相州の、1:1250スケール艦船模型ブログ 主力艦の変遷を追って

1:1250スケールの艦船模型コレクションをご紹介。実在艦から未成艦、架空艦まで、系統的な紹介を目指します。

日本海軍 空母機動部隊小史 (番外編):空母艦載機の話(その1)

最初にお詫びと言い訳を。

またまた「ミッドウェー海戦」の本論には入りません(入れません、が正確ですね)。どうも切り口が見つからないのです。で、色々と迷っているうちに、艦載機が気になり始め、そちらの情報整理とコレクションの整理を始めてしまった、という訳です。

それで今回は空母機動部隊の太平洋戦争開戦当初の搭載機のご紹介、今回はそういうお話です。

 

と、ちょっとその前に、本稿前回でご紹介した「機雷敷設艦艇」関連でアップデートがありますので、そちらをまずご紹介(今回はこれ以外に艦船模型、出てこないので)。

 

「神島級」敷設艇の制作

本稿前回では「測天級」敷設艇のセミ・スクラッチのお話を紹介しています。

 「測天級」敷設艇(同型15隻:1938-終戦時4隻残存)  f:id:fw688i:20211205144448p:image

(上の写真は「測天級」敷設艇の概観:59mm in 1:1250 by Tremoの水雷艇モデルをベースにしたセミ・スクラッチ:「測天級」は40mm連装機関砲を主兵装としていましたが、同機関砲は特に対潜水艦戦で有効ではなく、6番間以降、8センチ高角砲を主砲として搭載しています。この艦級は「平島級」とされることもありますが、ここでは「測天級」の第二グループとしています)

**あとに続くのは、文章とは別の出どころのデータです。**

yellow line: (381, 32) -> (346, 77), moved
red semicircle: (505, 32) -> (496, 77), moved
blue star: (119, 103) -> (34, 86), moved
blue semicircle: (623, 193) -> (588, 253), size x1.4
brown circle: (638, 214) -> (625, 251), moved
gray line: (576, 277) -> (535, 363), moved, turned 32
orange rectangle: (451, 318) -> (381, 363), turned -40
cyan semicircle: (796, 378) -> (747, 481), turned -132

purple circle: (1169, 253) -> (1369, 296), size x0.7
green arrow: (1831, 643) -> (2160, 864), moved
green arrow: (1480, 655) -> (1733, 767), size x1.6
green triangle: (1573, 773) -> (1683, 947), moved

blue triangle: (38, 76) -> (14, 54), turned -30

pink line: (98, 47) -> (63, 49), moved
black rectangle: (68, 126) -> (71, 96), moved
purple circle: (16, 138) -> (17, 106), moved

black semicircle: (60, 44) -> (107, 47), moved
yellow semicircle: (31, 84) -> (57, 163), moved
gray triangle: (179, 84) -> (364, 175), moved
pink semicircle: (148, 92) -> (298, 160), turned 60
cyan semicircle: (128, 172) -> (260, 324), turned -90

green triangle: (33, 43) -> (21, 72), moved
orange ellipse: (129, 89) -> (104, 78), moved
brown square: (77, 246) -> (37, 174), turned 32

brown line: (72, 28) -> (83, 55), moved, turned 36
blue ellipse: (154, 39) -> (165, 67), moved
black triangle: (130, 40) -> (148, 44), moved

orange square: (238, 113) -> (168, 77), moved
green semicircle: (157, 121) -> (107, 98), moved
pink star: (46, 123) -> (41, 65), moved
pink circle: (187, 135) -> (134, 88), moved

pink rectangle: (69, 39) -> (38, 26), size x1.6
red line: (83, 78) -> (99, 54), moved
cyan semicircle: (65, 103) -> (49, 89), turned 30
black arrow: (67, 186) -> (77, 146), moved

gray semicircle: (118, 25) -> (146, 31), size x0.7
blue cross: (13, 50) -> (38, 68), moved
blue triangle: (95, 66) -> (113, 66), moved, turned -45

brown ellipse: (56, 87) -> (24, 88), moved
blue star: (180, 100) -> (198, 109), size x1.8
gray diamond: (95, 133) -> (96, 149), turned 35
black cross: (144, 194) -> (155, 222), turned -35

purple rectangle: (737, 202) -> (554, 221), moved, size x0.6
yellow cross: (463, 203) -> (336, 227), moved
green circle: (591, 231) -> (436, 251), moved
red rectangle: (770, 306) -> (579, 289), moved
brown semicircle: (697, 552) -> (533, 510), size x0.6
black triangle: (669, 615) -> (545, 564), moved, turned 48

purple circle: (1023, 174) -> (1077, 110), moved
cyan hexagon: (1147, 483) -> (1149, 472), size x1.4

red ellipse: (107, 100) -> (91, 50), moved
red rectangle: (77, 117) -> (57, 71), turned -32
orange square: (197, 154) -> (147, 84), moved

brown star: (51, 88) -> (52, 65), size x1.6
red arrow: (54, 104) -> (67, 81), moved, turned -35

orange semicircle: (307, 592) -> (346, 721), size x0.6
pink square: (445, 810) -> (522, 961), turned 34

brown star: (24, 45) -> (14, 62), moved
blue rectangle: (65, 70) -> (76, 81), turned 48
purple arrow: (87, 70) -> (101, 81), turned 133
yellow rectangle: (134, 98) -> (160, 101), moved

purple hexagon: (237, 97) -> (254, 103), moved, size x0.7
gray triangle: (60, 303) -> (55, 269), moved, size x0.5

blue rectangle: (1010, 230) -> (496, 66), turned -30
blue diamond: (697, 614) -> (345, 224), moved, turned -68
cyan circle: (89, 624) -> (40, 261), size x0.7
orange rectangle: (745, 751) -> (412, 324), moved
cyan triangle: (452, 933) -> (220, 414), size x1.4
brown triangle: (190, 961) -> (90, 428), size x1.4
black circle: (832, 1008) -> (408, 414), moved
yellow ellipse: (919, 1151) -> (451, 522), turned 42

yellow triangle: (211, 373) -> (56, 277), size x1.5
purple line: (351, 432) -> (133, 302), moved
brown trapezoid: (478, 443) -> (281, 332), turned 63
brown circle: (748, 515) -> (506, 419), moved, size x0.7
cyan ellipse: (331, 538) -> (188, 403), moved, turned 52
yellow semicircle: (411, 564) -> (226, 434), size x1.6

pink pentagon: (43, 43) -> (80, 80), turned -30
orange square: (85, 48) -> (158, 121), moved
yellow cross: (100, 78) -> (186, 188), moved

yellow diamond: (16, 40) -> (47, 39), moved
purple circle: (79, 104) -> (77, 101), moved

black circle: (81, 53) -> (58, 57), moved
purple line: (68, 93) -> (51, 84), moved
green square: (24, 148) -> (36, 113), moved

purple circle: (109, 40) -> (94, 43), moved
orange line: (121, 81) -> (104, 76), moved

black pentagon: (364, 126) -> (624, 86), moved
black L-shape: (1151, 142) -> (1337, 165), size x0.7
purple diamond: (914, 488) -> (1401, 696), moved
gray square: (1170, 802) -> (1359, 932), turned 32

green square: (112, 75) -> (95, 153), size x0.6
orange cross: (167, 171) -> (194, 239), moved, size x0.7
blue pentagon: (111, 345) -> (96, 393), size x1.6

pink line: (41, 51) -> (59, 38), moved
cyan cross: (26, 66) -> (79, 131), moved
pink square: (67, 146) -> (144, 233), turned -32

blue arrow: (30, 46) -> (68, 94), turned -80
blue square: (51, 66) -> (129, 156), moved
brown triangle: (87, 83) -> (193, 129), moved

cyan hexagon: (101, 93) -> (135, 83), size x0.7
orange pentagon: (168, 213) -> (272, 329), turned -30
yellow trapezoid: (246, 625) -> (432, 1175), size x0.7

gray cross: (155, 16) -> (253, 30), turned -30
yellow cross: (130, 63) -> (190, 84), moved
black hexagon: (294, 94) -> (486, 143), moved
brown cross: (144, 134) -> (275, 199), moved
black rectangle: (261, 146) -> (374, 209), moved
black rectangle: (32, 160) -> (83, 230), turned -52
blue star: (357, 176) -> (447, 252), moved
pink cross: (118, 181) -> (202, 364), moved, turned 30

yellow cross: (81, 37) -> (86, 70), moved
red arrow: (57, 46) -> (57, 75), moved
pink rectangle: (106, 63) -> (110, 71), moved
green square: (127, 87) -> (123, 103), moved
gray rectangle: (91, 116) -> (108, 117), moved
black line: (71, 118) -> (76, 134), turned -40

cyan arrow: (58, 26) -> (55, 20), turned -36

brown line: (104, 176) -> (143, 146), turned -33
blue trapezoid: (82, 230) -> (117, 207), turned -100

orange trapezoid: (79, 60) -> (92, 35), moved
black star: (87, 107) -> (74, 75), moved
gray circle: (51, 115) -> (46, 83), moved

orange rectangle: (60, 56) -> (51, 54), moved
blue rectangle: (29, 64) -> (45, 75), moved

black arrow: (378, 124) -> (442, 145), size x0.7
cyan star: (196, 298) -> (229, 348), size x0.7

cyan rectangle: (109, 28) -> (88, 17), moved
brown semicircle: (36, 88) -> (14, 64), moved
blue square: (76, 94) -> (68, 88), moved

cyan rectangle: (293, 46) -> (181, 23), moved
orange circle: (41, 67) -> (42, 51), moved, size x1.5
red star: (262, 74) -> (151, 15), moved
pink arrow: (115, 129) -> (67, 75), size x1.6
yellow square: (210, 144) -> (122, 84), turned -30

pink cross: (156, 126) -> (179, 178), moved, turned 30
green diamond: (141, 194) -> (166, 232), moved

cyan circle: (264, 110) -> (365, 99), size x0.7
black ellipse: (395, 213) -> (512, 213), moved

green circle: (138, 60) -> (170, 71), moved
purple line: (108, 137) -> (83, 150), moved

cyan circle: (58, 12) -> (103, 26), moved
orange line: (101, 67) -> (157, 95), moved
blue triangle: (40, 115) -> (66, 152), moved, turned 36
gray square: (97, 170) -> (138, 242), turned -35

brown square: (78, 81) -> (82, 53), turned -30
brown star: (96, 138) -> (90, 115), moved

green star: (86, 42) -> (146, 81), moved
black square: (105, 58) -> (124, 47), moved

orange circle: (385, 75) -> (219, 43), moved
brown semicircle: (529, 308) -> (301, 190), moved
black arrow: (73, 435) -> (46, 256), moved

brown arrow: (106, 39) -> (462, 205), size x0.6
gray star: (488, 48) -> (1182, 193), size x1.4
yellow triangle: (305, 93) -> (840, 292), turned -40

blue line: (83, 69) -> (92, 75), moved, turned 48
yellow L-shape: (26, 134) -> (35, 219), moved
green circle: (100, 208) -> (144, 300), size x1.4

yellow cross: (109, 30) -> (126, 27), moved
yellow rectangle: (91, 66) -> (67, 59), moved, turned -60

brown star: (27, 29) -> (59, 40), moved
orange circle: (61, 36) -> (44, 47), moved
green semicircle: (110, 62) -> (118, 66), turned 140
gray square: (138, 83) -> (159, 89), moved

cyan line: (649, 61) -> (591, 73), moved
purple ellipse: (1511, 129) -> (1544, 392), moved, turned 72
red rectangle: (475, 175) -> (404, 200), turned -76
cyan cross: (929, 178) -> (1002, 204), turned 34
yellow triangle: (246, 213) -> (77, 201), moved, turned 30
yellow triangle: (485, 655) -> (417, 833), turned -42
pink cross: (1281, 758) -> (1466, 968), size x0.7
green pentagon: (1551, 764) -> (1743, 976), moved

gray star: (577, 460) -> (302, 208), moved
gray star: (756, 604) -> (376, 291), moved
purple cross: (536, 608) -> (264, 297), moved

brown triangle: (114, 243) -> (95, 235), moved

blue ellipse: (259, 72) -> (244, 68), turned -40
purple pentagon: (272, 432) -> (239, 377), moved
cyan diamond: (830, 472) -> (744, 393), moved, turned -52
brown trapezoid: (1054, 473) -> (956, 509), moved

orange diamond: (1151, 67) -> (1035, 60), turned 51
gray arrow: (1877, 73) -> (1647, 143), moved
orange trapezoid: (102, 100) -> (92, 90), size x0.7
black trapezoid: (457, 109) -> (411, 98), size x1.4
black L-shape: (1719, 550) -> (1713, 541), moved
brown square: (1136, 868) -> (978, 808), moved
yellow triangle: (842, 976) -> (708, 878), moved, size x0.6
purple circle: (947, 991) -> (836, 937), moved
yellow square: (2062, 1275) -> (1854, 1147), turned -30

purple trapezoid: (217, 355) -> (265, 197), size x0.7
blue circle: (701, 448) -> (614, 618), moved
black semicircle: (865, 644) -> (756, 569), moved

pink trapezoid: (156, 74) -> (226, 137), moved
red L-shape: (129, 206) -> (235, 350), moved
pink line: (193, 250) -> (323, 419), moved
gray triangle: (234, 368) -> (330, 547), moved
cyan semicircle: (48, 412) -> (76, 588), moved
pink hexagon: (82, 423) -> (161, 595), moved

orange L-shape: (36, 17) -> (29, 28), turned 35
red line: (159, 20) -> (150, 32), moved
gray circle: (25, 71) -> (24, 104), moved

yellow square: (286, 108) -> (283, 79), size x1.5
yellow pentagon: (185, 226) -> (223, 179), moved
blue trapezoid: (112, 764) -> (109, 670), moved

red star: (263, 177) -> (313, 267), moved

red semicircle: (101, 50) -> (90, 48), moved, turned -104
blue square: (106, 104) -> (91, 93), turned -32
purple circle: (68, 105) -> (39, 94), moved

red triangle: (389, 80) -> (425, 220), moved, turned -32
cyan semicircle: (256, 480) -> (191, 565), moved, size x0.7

「測天級」敷設艇には市販モデルがなさそうなので、ではストックしているモデルをベースに作ってみましょう、というお話だったのですが、その最後に、同型の水雷艇のモデルがストックとして残っているので「測天級」の次級である「神島級」敷設艇も作ってみようか、と結んでいました。

「神島級」敷設艇にはOceanic社からモデルが出ている、という情報はあるのですが、これまでお目にかかったことはありません(日本海軍の700トン級の敷設艇ですから、おそらく生産量もごく少数でしょうし、流通もしていない、というのは納得できますね)。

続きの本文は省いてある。